A Review of Asset Location Strategy

Asset location (different from asset allocation but inclusive of those concepts) involves determining which assets (growth, income, taxable, tax-free, tax efficient, tax-inefficient, etc.) should be applied to which account types (taxable, pre-tax, and tax-free) to maximize the risk-adjusted, final after-tax benefit based on the time horizon associated with each account.
Time horizon, or the time to which that investment would have to be sold to fund spending needs, is generally the most central part of building an effective asset location strategy.
In the accumulation phase, this is simple: focus on growth across all account types (assuming the appropriate emergency fund is in place and other short-term goals are covered elsewhere). Generally, you would want tax-efficient (growth) investments in taxable accounts and non-tax-efficient growth investments in tax-sheltered accounts.
The time at which asset location becomes more challenging to manage is as you approach and enter the spend-down phase. As you approach retirement (the spend-down phase), it can be meaningful to acknowledge that not all of your accounts have the same time horizon. It can be advantageous to spend from certain account types first and delay drawing from other account types until later. A commonly accepted order of distribution would be to pull from the following account types in the following order:
- Taxable Account
- Pre-Tax
- Roth
By starting with the taxable account(s) first, you accomplish two things:
- It allows your pre-tax and Roth dollars to continue growing tax-deferred. The lack of a tax drag year after year adds to compounding growth in both pre-tax and Roth retirement dollars.
- It allows you to pay less in taxes now (capital gains versus ordinary income). Simple time-value-of-money concepts illustrate that saving more or spending less earlier is always better, supporting this spending pattern.
After determining your spending pattern by account, you can build a strategy around asset location. If you have all three account types, it might be good to start with the taxable account and determine what you need to allocate to bonds to cover the first few years of the draw on the account in the event of a prolonged downturn in the equity market. There are different philosophies regarding whether it is best to draw from both asset classes on a pro-rata basis according to the target objective or whether it’s better to pull down from bonds first and allow the equity allocation unencumbered appreciation (i.e., rising equity glide path). This is a topic for another day. For this conversation, we will assume periodic liquidations of both asset classes as long as they’re doing reasonably well.

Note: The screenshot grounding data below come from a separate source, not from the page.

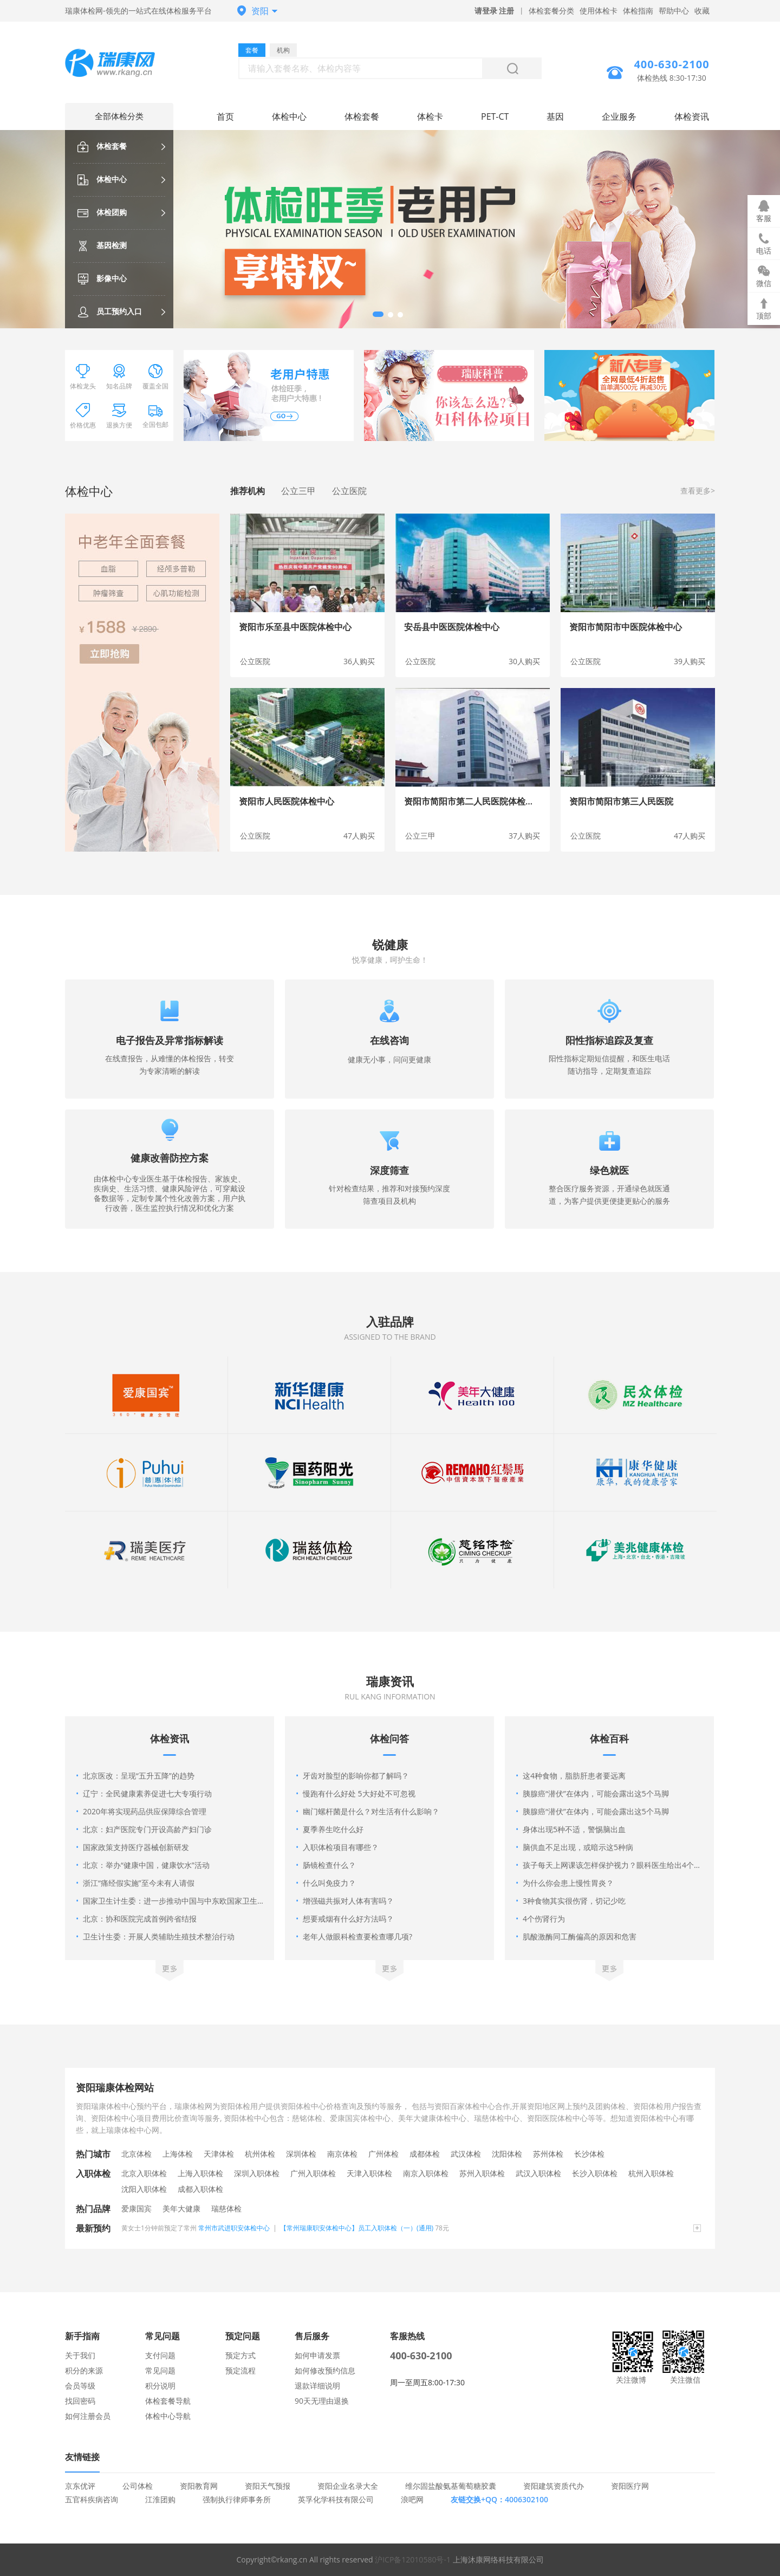 This screenshot has height=2576, width=780. I want to click on 英孚化学科技有限公司, so click(336, 2499).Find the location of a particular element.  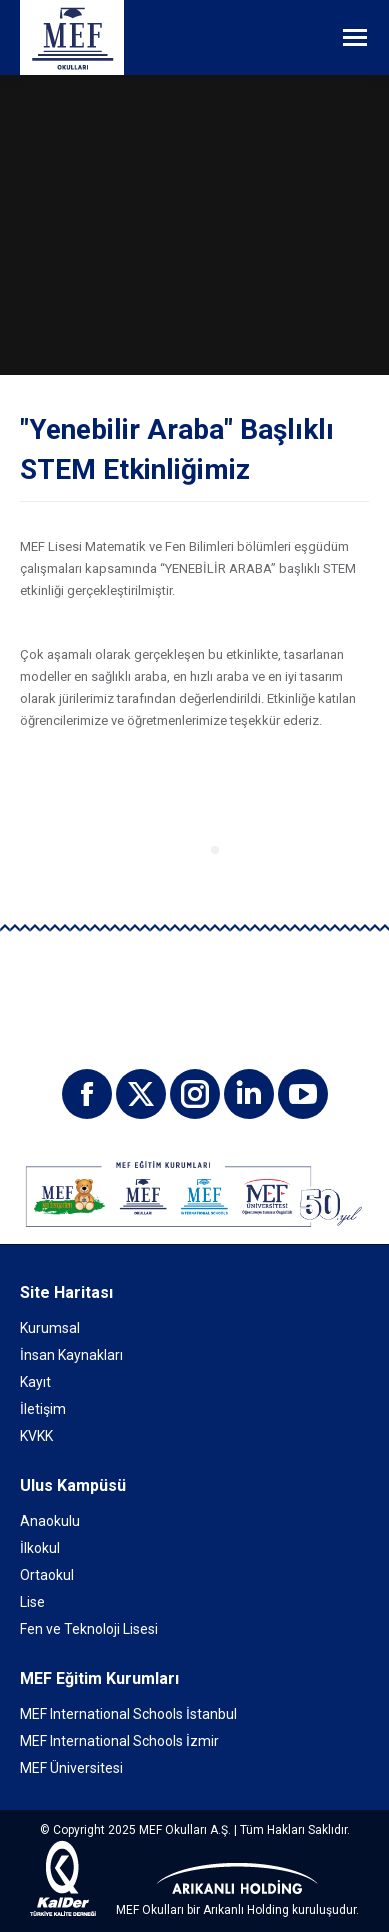

Kurumsal is located at coordinates (50, 1328).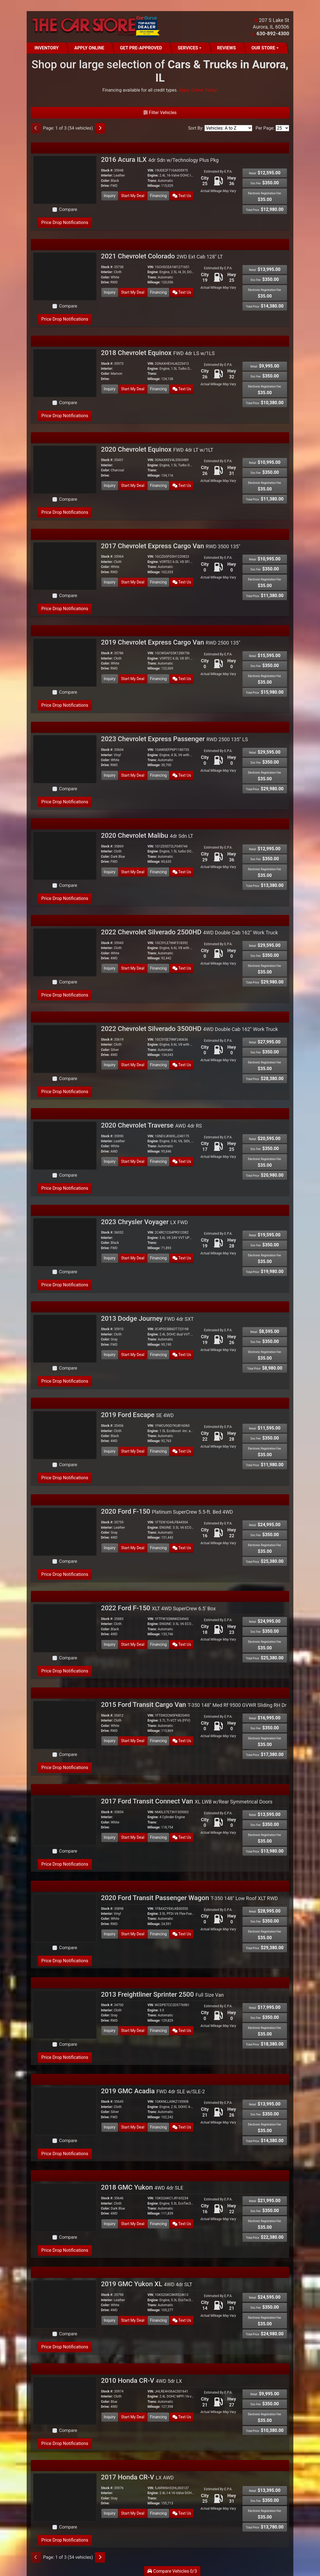 The height and width of the screenshot is (2576, 320). What do you see at coordinates (65, 469) in the screenshot?
I see `[2020 Chevrolet Equinox FWD 4dr LT w/1LT]` at bounding box center [65, 469].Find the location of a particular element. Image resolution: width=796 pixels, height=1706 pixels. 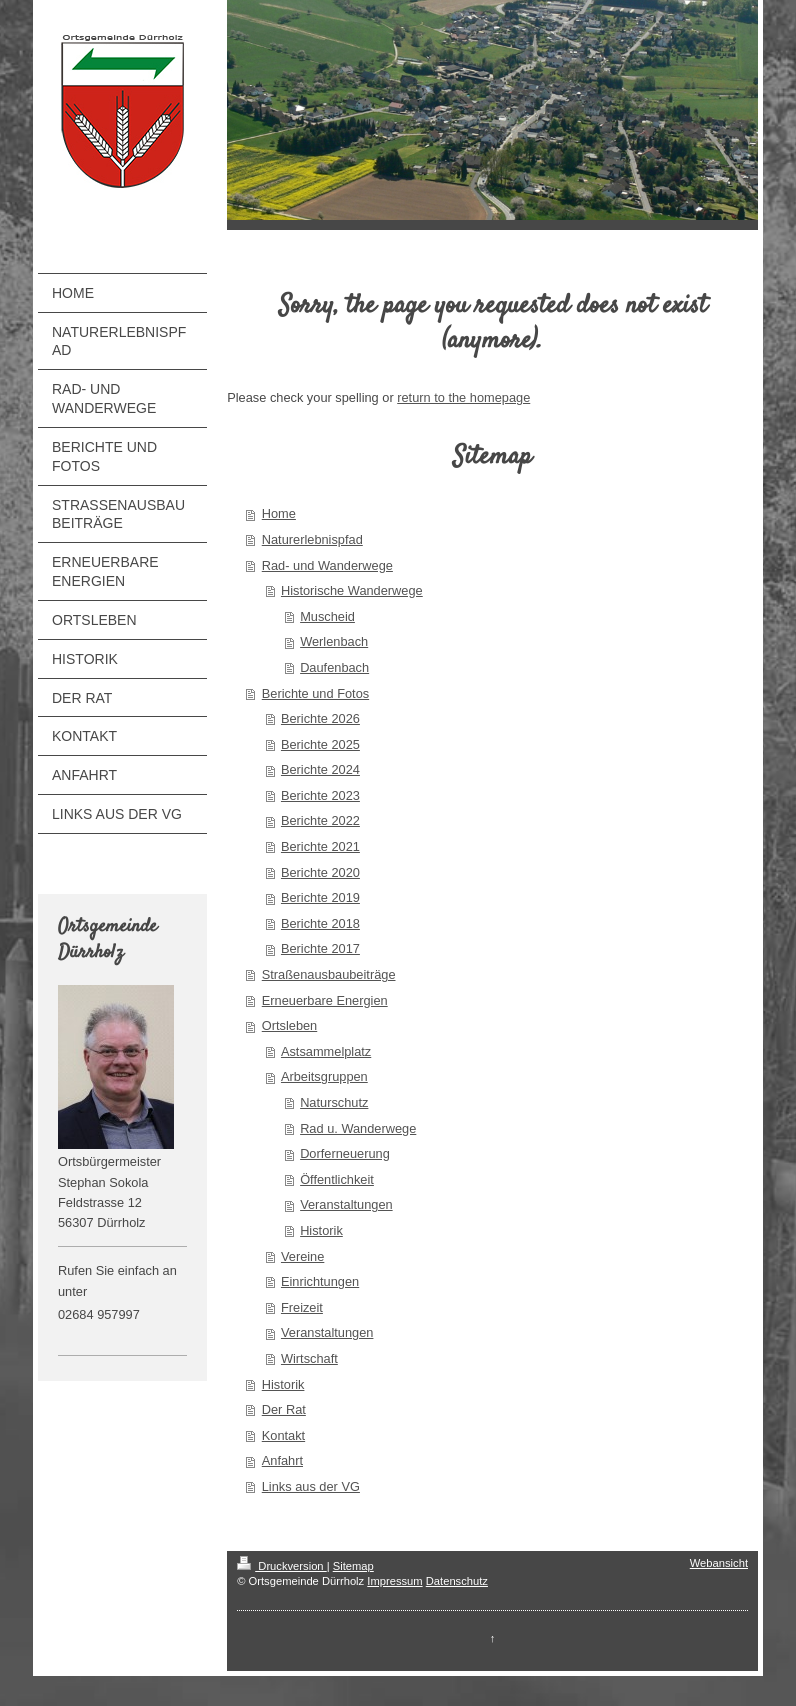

The goal of allocating enough to bonds to cover 4-5 years of withdrawals is not to maximize returns but to position yourself to be resilient to unexpected market events. You are creating a risk/return barbell to avoid extreme losses through a poorly timed market downturn (happening concurrently with a portfolio drawdown) while also maintaining enough growth (through the stock allocation) to support a 20-30-year retirement time horizon.

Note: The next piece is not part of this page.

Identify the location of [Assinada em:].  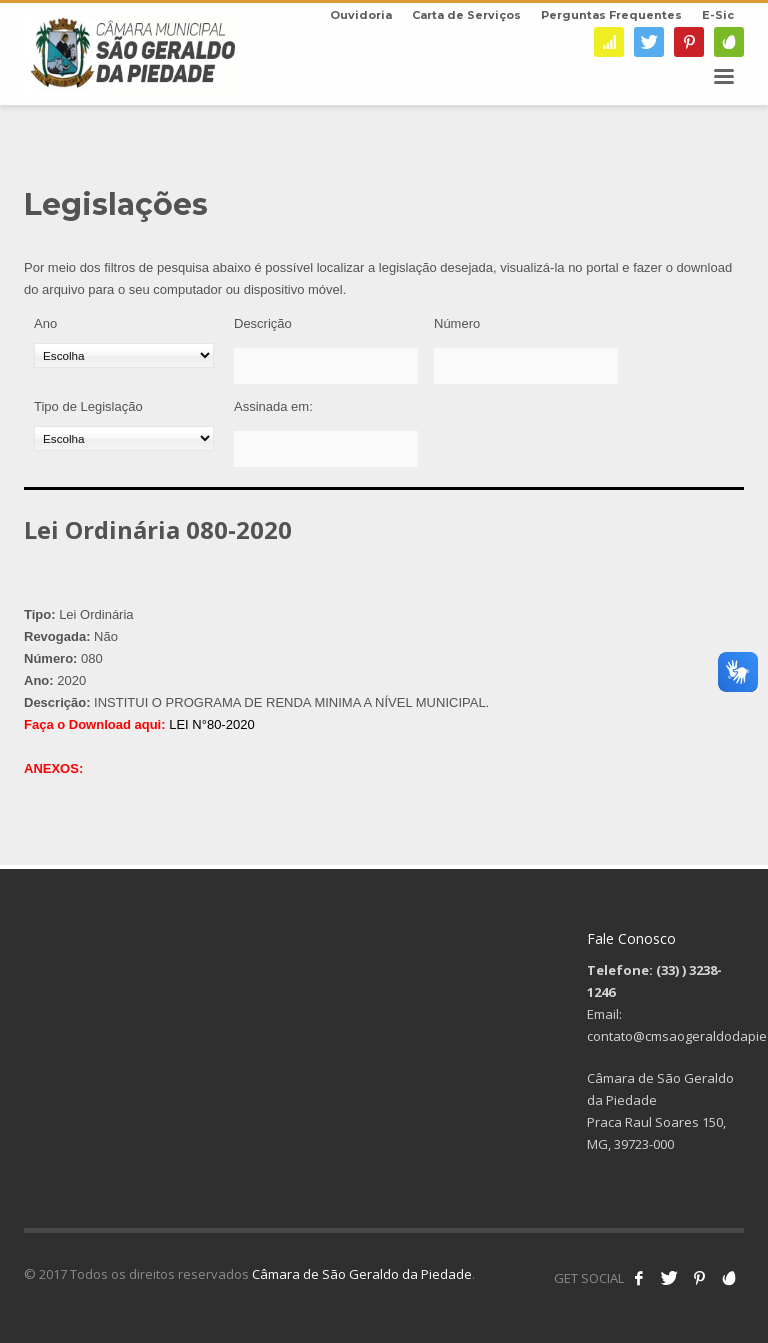
(326, 449).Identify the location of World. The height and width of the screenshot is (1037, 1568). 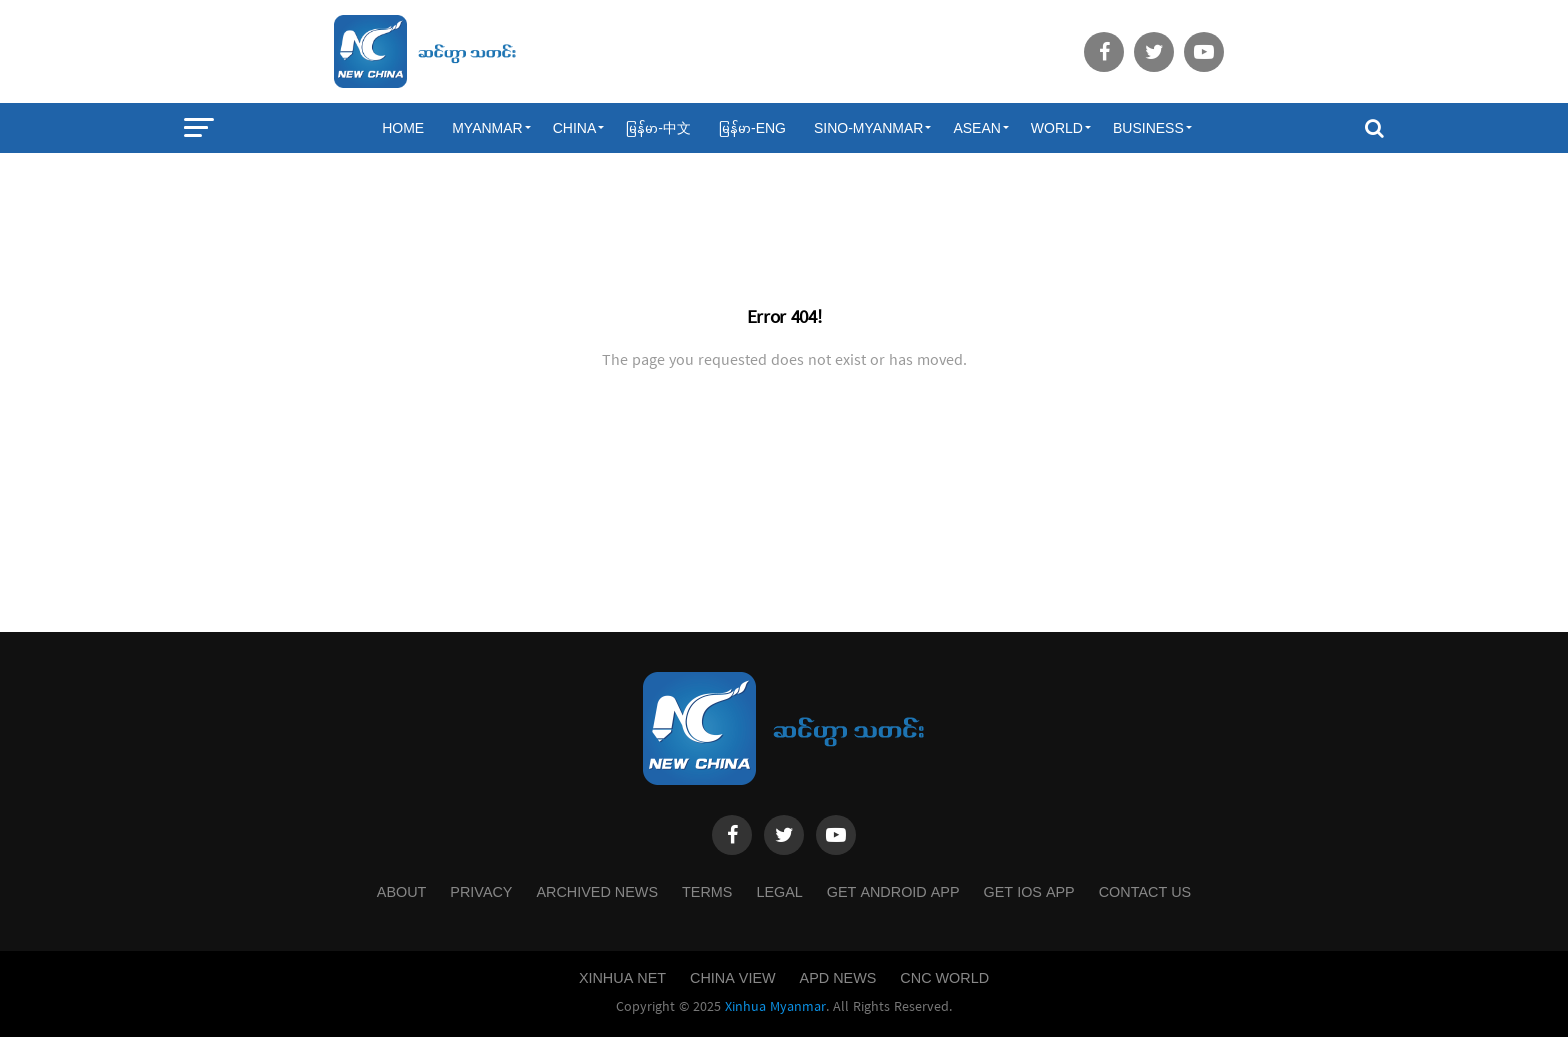
(1057, 128).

Once the taxable account has been structured with the appropriate risk-return profile to preserve near-term assets and support sustained long-term withdrawal, you can move to the opposite end of the spectrum: the Roth IRA. Following the simplistic approach outlined in this article, this would be the last “bucket’ of money that would be drawn on to support retirement living expenses. Therefore, it has the most extended time horizon and can be structured to achieve the highest levels of growth. The Roth account would be funded with tax-inefficient growth investments.
At this point, you would reevaluate and review what you have done: the taxable account is structured appropriately to cover the initial withdrawal, the Roth IRA is invested to maximize returns, and you are left with the traditional or pre-tax dollars. At this point, you would use the pre-tax account to select whatever allocation that would balance the global portfolio to the overall allocation you are aiming for within your risk tolerance (also, if possible, planning for required minimum distributions (RMDs) with an allocation to money market or bonds depending on the time horizon to the required beginning date to lessen volatility on that near-term liquidity event.
To provide an example, we can assume the following: You are 65 years old and retiring with $3 million spread across taxable accounts ($900,000), pre-tax/traditional ($1.5 million), and Roth ($600,000). You will have some pension and social security income, but will need to draw about $100,000 per year from investments to live on (roughly 3.5% of the total portfolio).
- Taxable Account: You could invest in the taxable account 20/80 (stocks/bonds), which would give you enough of an allocation to bonds ($720,000) to cover about seven years of distributions at $100,000 (not considering returns or inflation).
- Roth: The Roth ($600,000) could be allocated 100% of the stock since you would have to completely deplete the other two account types before needing liquidity from the Roth.
- Pre-Tax/Traditional: Finally, to achieve the overall asset allocation that you are comfortable with from a risk standpoint, you could invest the pre-tax or traditional account 70/30 (stocks/bonds) to attain the 60/40 portfolio-level allocation. This 70/30 approach also provides some exposure (30%) to bonds in anticipation of required minimum distributions (RMDs).